Do not include the pictures; repeat the rest of the data exactly.

[Opening Data extracts section]

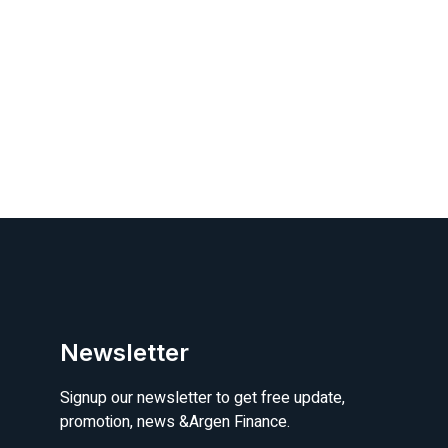
Newsletter
Signup our newsletter to get free update,
promotion, news &Argen Finance.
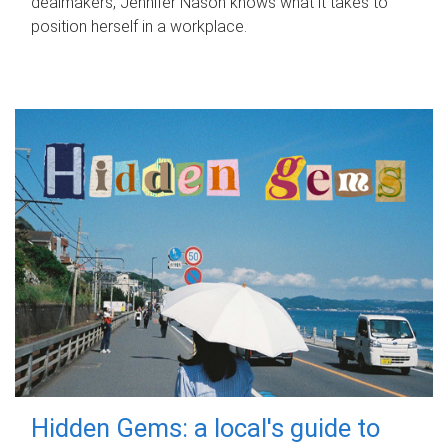
dealmakers, Jennifer Nason knows what it takes to
position herself in a workplace.
Hidden Gems: a local's guide to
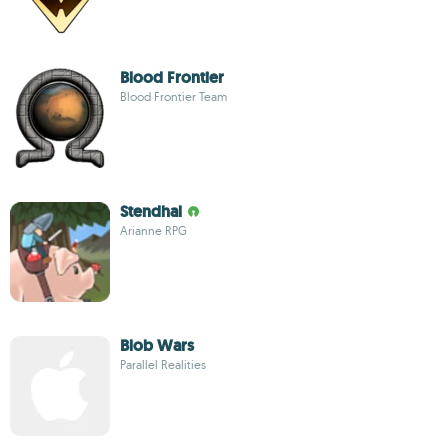
Blood Frontier
Blood Frontier Team
Stendhal
Arianne RPG
Blob Wars
Parallel Realities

[Closing Data extracts section]

◆ Output of the exercise
Newsletter
Signup our newsletter to get free update,
promotion, news &Argen Finance.
dealmakers, Jennifer Nason knows what it takes to
position herself in a workplace.
Hidden Gems: a local's guide to
Blood Frontier
Blood Frontier Team
Stendhal
Arianne RPG
Blob Wars
Parallel Realities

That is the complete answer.